━━━━━ Input records
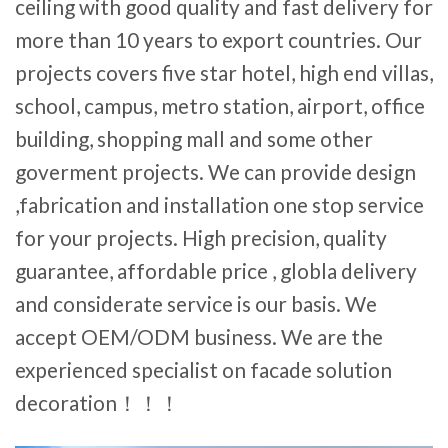
ceiling with good quality and fast delivery for
more than 10 years to export countries. Our
projects covers five star hotel, high end villas,
school, campus, metro station, airport, office
building, shopping mall and some other
goverment projects. We can provide design
,fabrication and installation one stop service
for your projects. High precision, quality
guarantee, affordable price , globla delivery
and considerate service is our basis. We
accept OEM/ODM business. We are the
experienced specialist on facade solution
decoration！！！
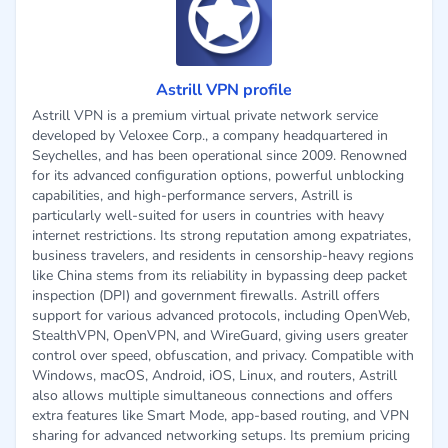
Astrill VPN profile
Astrill VPN is a premium virtual private network service
developed by Veloxee Corp., a company headquartered in
Seychelles, and has been operational since 2009. Renowned
for its advanced configuration options, powerful unblocking
capabilities, and high-performance servers, Astrill is
particularly well-suited for users in countries with heavy
internet restrictions. Its strong reputation among expatriates,
business travelers, and residents in censorship-heavy regions
like China stems from its reliability in bypassing deep packet
inspection (DPI) and government firewalls. Astrill offers
support for various advanced protocols, including OpenWeb,
StealthVPN, OpenVPN, and WireGuard, giving users greater
control over speed, obfuscation, and privacy. Compatible with
Windows, macOS, Android, iOS, Linux, and routers, Astrill
also allows multiple simultaneous connections and offers
extra features like Smart Mode, app-based routing, and VPN
sharing for advanced networking setups. Its premium pricing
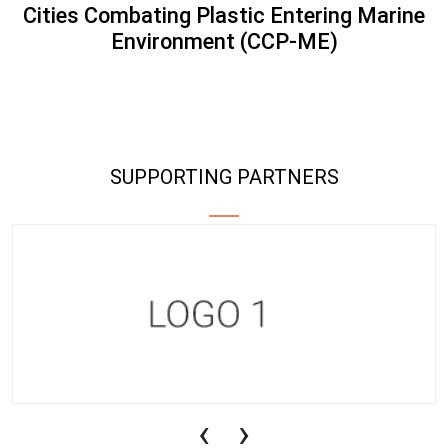
Cities Combating Plastic Entering Marine
Environment (CCP-ME)
SUPPORTING PARTNERS
‹
›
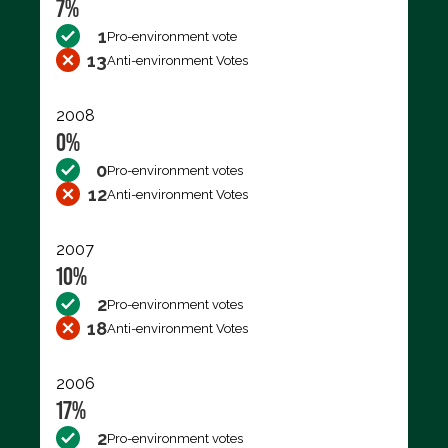
7%
1
Pro-environment vote
13
Anti-environment Votes
2008
0%
0
Pro-environment votes
12
Anti-environment Votes
2007
10%
2
Pro-environment votes
18
Anti-environment Votes
2006
17%
2
Pro-environment votes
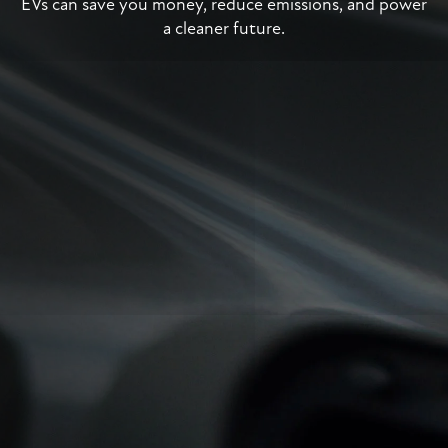
EVs can save you money, reduce emissions, and power
a cleaner future.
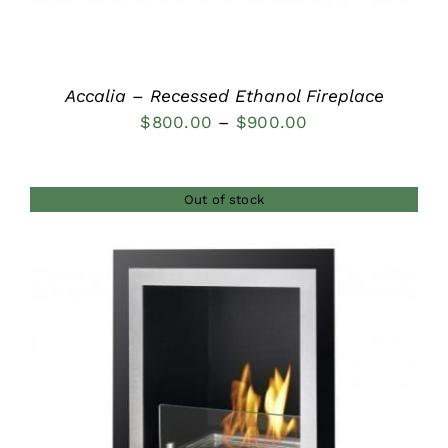
Accalia – Recessed Ethanol Fireplace
Price
$
800.00
–
$
900.00
range:
$800.00
Out of stock
through
$900.00
DETAILS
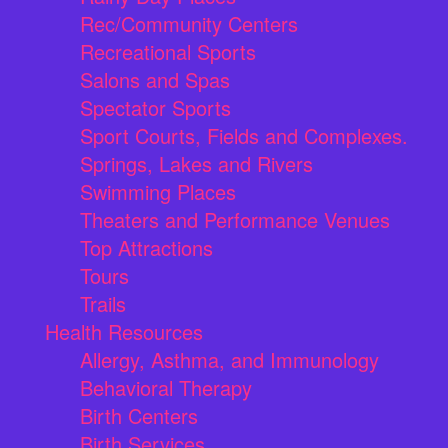
Rec/Community Centers
Recreational Sports
Salons and Spas
Spectator Sports
Sport Courts, Fields and Complexes.
Springs, Lakes and Rivers
Swimming Places
Theaters and Performance Venues
Top Attractions
Tours
Trails
Health Resources
Allergy, Asthma, and Immunology
Behavioral Therapy
Birth Centers
Birth Services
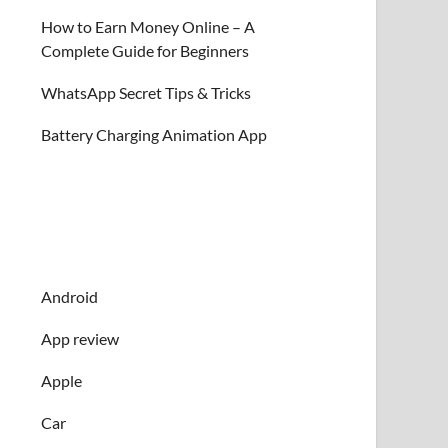
How to Earn Money Online – A
Complete Guide for Beginners
WhatsApp Secret Tips & Tricks
Battery Charging Animation App
Android
App review
Apple
Car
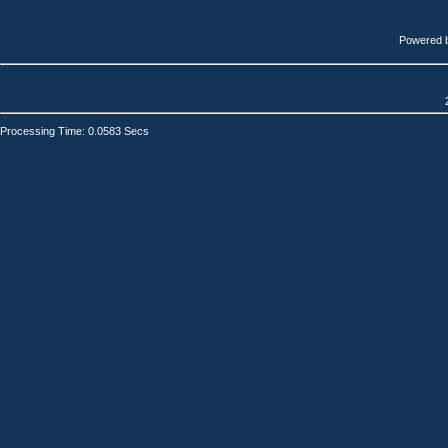
Powered 
Processing Time: 0.0583 Secs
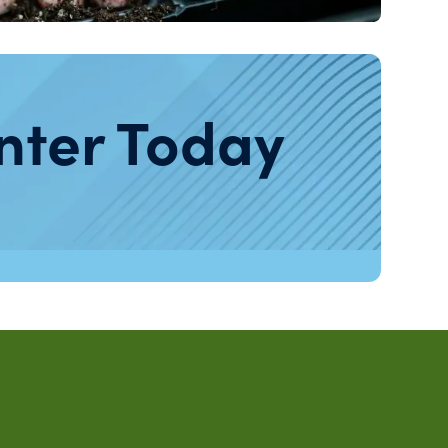
nter Today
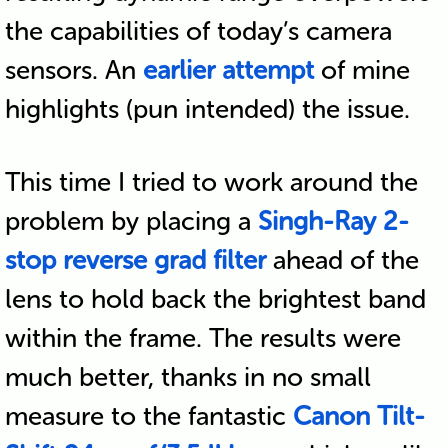
the capabilities of today’s camera
sensors. An
earlier attempt
of mine
highlights (pun intended) the issue.
This time I tried to work around the
problem by placing a
Singh-Ray 2-
stop reverse grad filter
ahead of the
lens to hold back the brightest band
within the frame. The results were
much better, thanks in no small
measure to the fantastic
Canon Tilt-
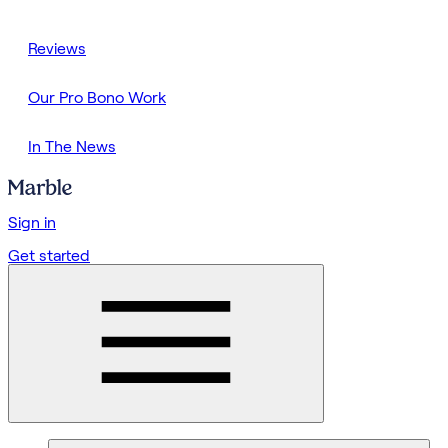
Reviews
Our Pro Bono Work
In The News
Sign in
Get started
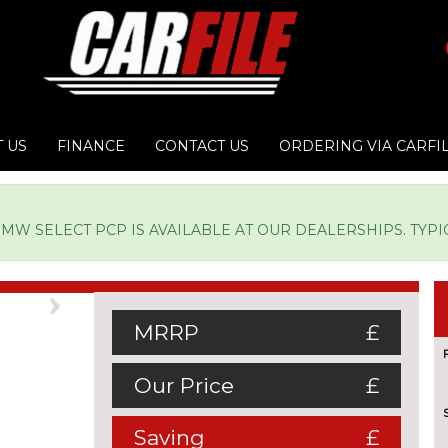
 US
FINANCE
CONTACT US
ORDERING VIA CARFI
W SELECT PCP IS AVAILABLE AT OUR DEALERSHIPS. TYPICA
Next
MRRP
£
Our Price
£
Saving
£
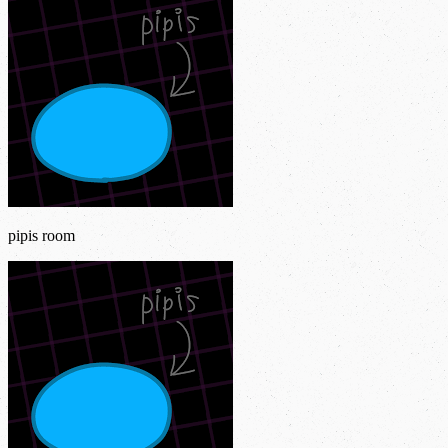
pipis room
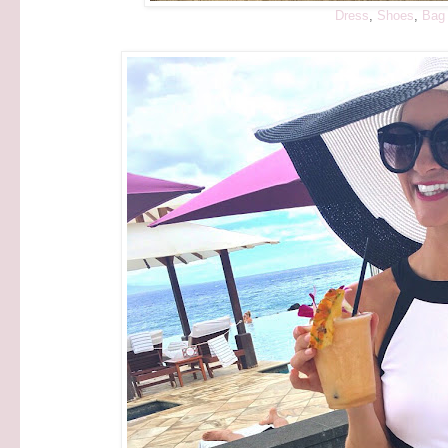
Dress
,
Shoes
,
Bag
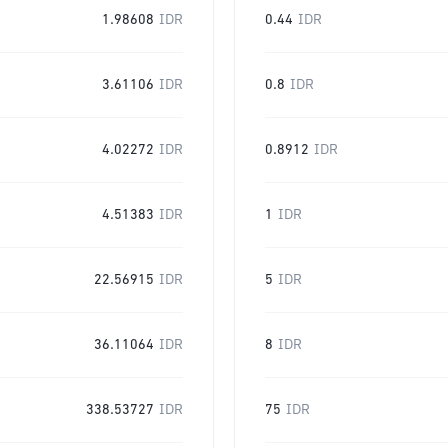
1.98608
IDR
0.44
IDR
3.61106
IDR
0.8
IDR
4.02272
IDR
0.8912
IDR
4.51383
IDR
1
IDR
22.56915
IDR
5
IDR
36.11064
IDR
8
IDR
338.53727
IDR
75
IDR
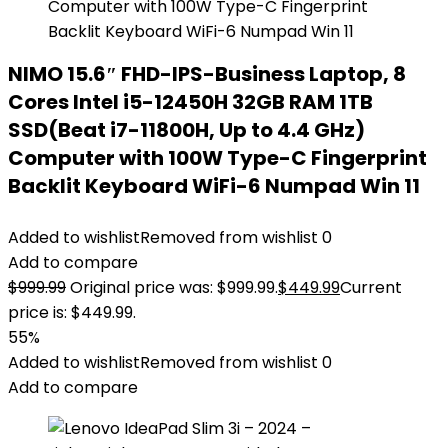
NIMO 15.6″ FHD-IPS-Business Laptop, 8
Cores Intel i5-12450H 32GB RAM 1TB
SSD(Beat i7-11800H, Up to 4.4 GHz)
Computer with 100W Type-C Fingerprint
Backlit Keyboard WiFi-6 Numpad Win 11
Added to wishlist
Removed from wishlist
0
Add to compare
$
999.99
Original price was: $999.99.
$
449.99
Current
price is: $449.99.
55%
Added to wishlist
Removed from wishlist
0
Add to compare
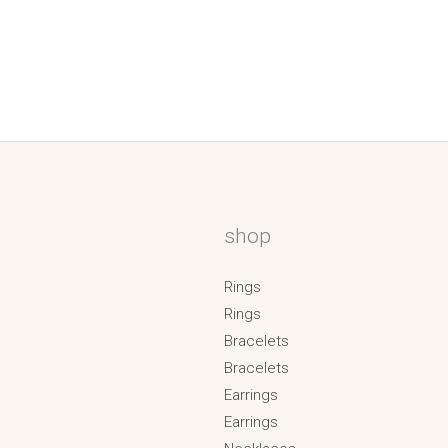
shop
Rings
Rings
Bracelets
Bracelets
Earrings
Earrings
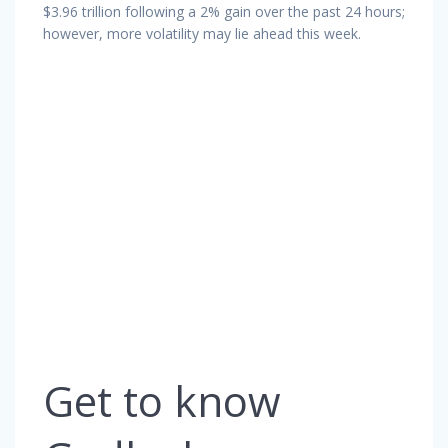
$3.96 trillion following a 2% gain over the past 24 hours;
however, more volatility may lie ahead this week.
Get to know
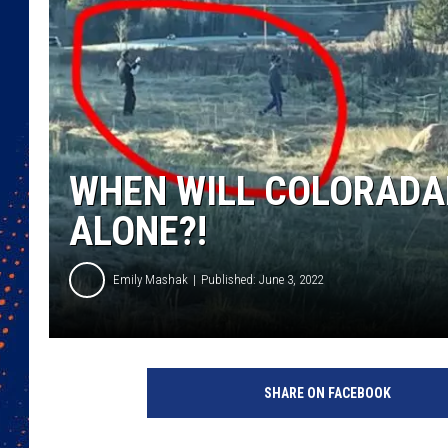
WHEN WILL COLORADAN
ALONE?!
Emily Mashak
Published: June 3, 2022
SHARE ON FACEBOOK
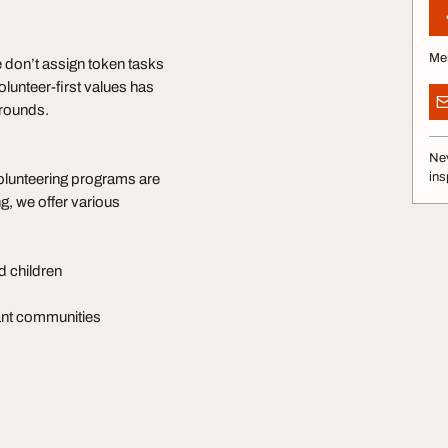
Me
 don’t assign token tasks
unteer-first values has
grounds.
Nev
ins
olunteering programs are
g, we offer various
d children
rant communities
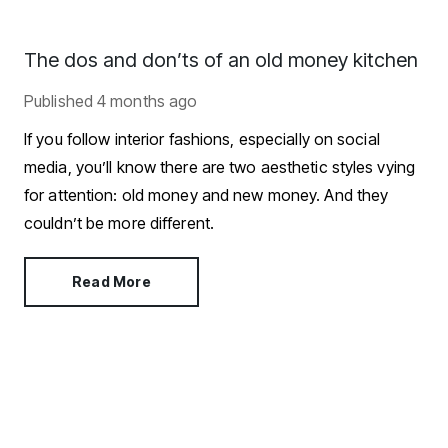
The dos and don’ts of an old money kitchen
Published
4 months ago
If you follow interior fashions, especially on social
media, you’ll know there are two aesthetic styles vying
for attention: old money and new money. And they
couldn’t be more different.
Read More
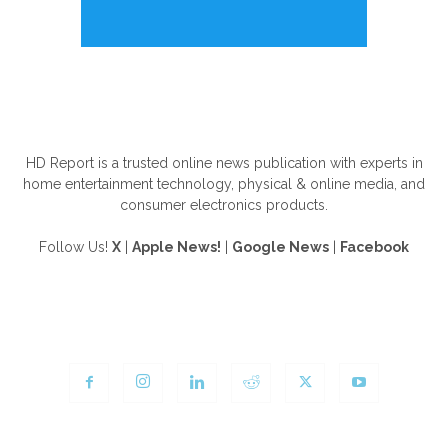
ABOUT US
HD Report is a trusted online news publication with experts in
home entertainment technology, physical & online media, and
consumer electronics products.
Follow Us!
X
|
Apple News!
|
Google News
|
Facebook
FOLLOW US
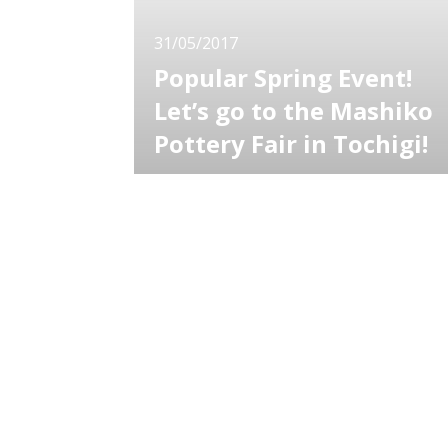
31/05/2017
Popular Spring Event!
Let’s go to the Mashiko
Pottery Fair in Tochigi!
Mashiko Town is located in the South-East o
Tochigi Prefecture and is proud to be the
home of the traditional craft, “Mashiko ware”
Since the end of the Edo period, this town
has been known as a ceramic arts town and
they hold the “Mashiko Pottery Fair” every
year. From works of veteran ceramic ar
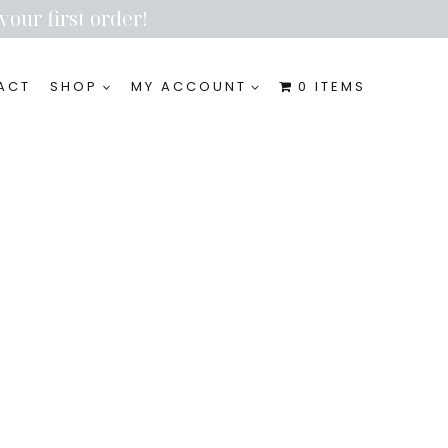
your first order!
ACT
SHOP
MY ACCOUNT
0 ITEMS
━━━━━━━━━━
Directions for this task
Set down all of the material above exactly as written, leaving the pictures out.

Worked solution
ceiling with good quality and fast delivery for
more than 10 years to export countries. Our
projects covers five star hotel, high end villas,
school, campus, metro station, airport, office
building, shopping mall and some other
goverment projects. We can provide design
,fabrication and installation one stop service
for your projects. High precision, quality
guarantee, affordable price , globla delivery
and considerate service is our basis. We
accept OEM/ODM business. We are the
experienced specialist on facade solution
decoration！！！
Astrill VPN profile
Astrill VPN is a premium virtual private network service
developed by Veloxee Corp., a company headquartered in
Seychelles, and has been operational since 2009. Renowned
for its advanced configuration options, powerful unblocking
capabilities, and high-performance servers, Astrill is
particularly well-suited for users in countries with heavy
internet restrictions. Its strong reputation among expatriates,
business travelers, and residents in censorship-heavy regions
like China stems from its reliability in bypassing deep packet
inspection (DPI) and government firewalls. Astrill offers
support for various advanced protocols, including OpenWeb,
StealthVPN, OpenVPN, and WireGuard, giving users greater
control over speed, obfuscation, and privacy. Compatible with
Windows, macOS, Android, iOS, Linux, and routers, Astrill
also allows multiple simultaneous connections and offers
extra features like Smart Mode, app-based routing, and VPN
sharing for advanced networking setups. Its premium pricing
Cities Combating Plastic Entering Marine
Environment (CCP-ME)
SUPPORTING PARTNERS
‹
›
7%
1
Pro-environment vote
13
Anti-environment Votes
2008
0%
0
Pro-environment votes
12
Anti-environment Votes
2007
10%
2
Pro-environment votes
18
Anti-environment Votes
2006
17%
2
Pro-environment votes
EVs can save you money, reduce emissions, and power
a cleaner future.
Accalia – Recessed Ethanol Fireplace
Price
$
800.00
–
$
900.00
range:
$800.00
Out of stock
through
$900.00
DETAILS
Rec/Community Centers
Recreational Sports
Salons and Spas
Spectator Sports
Sport Courts, Fields and Complexes.
Springs, Lakes and Rivers
Swimming Places
Theaters and Performance Venues
Top Attractions
Tours
Trails
Health Resources
Allergy, Asthma, and Immunology
Behavioral Therapy
Birth Centers
Birth Services
How to Earn Money Online – A
Complete Guide for Beginners
WhatsApp Secret Tips & Tricks
Battery Charging Animation App
Android
App review
Apple
Car
Powered 
Processing Time: 0.0583 Secs
nter Today
the capabilities of today’s camera
sensors. An
earlier attempt
of mine
highlights (pun intended) the issue.
This time I tried to work around the
problem by placing a
Singh-Ray 2-
stop reverse grad filter
ahead of the
lens to hold back the brightest band
within the frame. The results were
much better, thanks in no small
measure to the fantastic
Canon Tilt-
Reviews
Our Pro Bono Work
In The News
Sign in
Get started
 US
FINANCE
CONTACT US
ORDERING VIA CARFI
W SELECT PCP IS AVAILABLE AT OUR DEALERSHIPS. TYPICA
Next
MRRP
£
Our Price
£
Saving
£
pipis room
Dress
,
Shoes
,
Bag
1.98608
IDR
0.44
IDR
3.61106
IDR
0.8
IDR
4.02272
IDR
0.8912
IDR
4.51383
IDR
1
IDR
22.56915
IDR
5
IDR
36.11064
IDR
8
IDR
338.53727
IDR
75
IDR
NIMO 15.6″ FHD-IPS-Business Laptop, 8
Cores Intel i5-12450H 32GB RAM 1TB
SSD(Beat i7-11800H, Up to 4.4 GHz)
Computer with 100W Type-C Fingerprint
Backlit Keyboard WiFi-6 Numpad Win 11
Added to wishlist
Removed from wishlist
0
Add to compare
$
999.99
Original price was: $999.99.
$
449.99
Current
price is: $449.99.
55%
Added to wishlist
Removed from wishlist
0
Add to compare
shop
Rings
Rings
Bracelets
Bracelets
Earrings
Earrings
$3.96 trillion following a 2% gain over the past 24 hours;
however, more volatility may lie ahead this week.
Get to know
WHEN WILL COLORADAN
ALONE?!
Emily Mashak
Published: June 3, 2022
SHARE ON FACEBOOK
Me
 don’t assign token tasks
unteer-first values has
grounds.
Nev
ins
olunteering programs are
g, we offer various
d children
rant communities
The dos and don’ts of an old money kitchen
Published
4 months ago
If you follow interior fashions, especially on social
media, you’ll know there are two aesthetic styles vying
for attention: old money and new money. And they
couldn’t be more different.
Read More
ABOUT US
HD Report is a trusted online news publication with experts in
home entertainment technology, physical & online media, and
consumer electronics products.
Follow Us!
X
|
Apple News!
|
Google News
|
Facebook
FOLLOW US
31/05/2017
Popular Spring Event!
Let’s go to the Mashiko
Pottery Fair in Tochigi!
Mashiko Town is located in the South-East o
Tochigi Prefecture and is proud to be the
home of the traditional craft, “Mashiko ware”
Since the end of the Edo period, this town
has been known as a ceramic arts town and
they hold the “Mashiko Pottery Fair” every
year. From works of veteran ceramic ar
your first order!
ACT
SHOP
MY ACCOUNT
0 ITEMS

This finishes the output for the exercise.